### What to work on
Using the data below, return every line that holds the word "Ordenadores".

### Available records
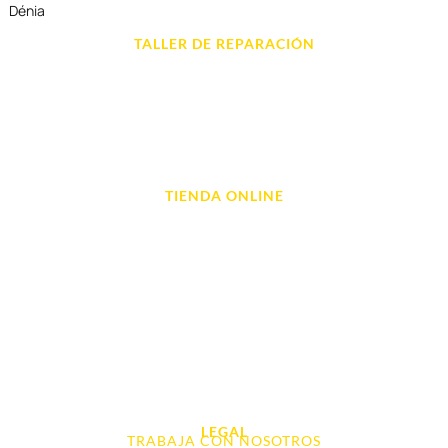
Dénia
TALLER DE REPARACIÓN
Reparación de Móvil en Dénia
Reparación de Tablets
Reparación de Ordenadores
Reparación de Videoconsolas
TIENDA ONLINE
Móviles
Portátil y Ordenadores
Tablet e Ipads
Videoconsolas
Audio, Sonido y Hi-Fi
Accesorios de Informática
Otros
LEGAL
TRABAJA CON NOSOTROS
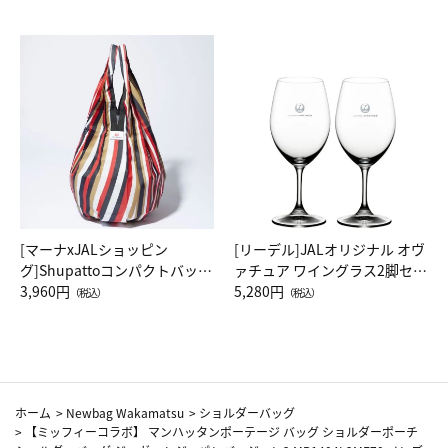
[マーナxJALショッピン
[リーデル]JALオリジナル オヴ
グ]Shupattoコンパクトバッグ
ァチュア ワイングラス2脚セッ
Drop JAL客室乗務員（LC）ス
3,960円
ト（レッドワイン）
5,280円
（税込）
（税込）
カーフ柄
ホーム
>
Newbag Wakamatsu
>
ショルダーバッグ
>
【ミッフィーコラボ】 マンハッタンポーテージ バッグ ショルダーポーチ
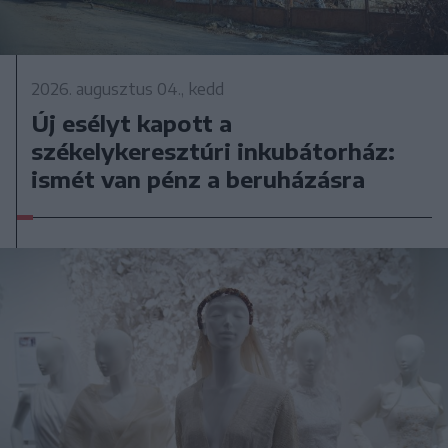
2026. augusztus 04., kedd
Új esélyt kapott a
székelykeresztúri inkubátorház:
ismét van pénz a beruházásra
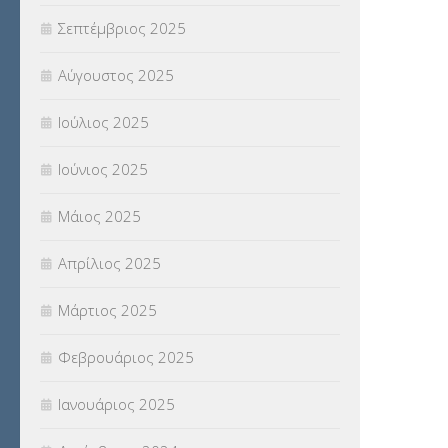
Σεπτέμβριος 2025
ΦΥΣΙΚΗ ΑΓΩΓΗ
(692)
Αύγουστος 2025
Χωρίς κατηγορία
(55)
Ιούλιος 2025
Ιούνιος 2025
Μάιος 2025
Απρίλιος 2025
Μάρτιος 2025
Φεβρουάριος 2025
Ιανουάριος 2025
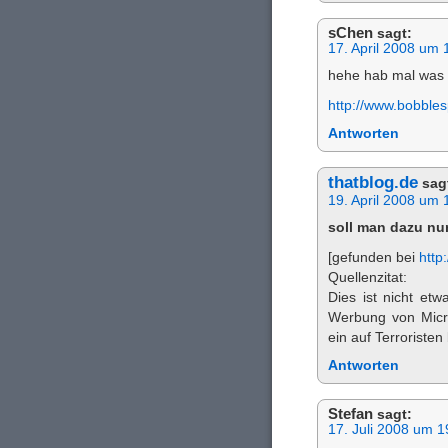
sChen
sagt:
17. April 2008 um 
hehe hab mal was 
http://www.bobble
Antworten
thatblog.de
sag
19. April 2008 um 
soll man dazu n
[gefunden bei
http
Quellenzitat:
Dies ist nicht etw
Werbung von Micro
ein auf Terroristen
Antworten
Stefan
sagt:
17. Juli 2008 um 1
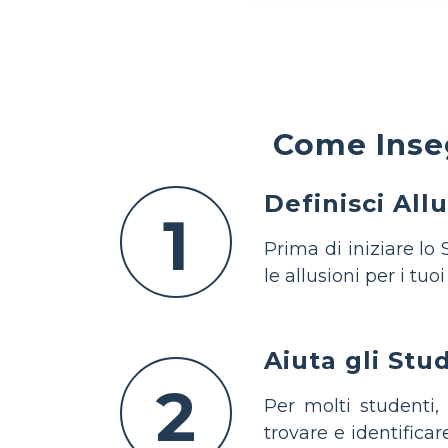
Come Inseg
Definisci Allu
1
Prima di iniziare lo 
le allusioni per i tu
Aiuta gli Stu
2
Per molti studenti,
trovare e identificar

### Solution for this problem
Reparación de Ordenadores
Portátil y Ordenadores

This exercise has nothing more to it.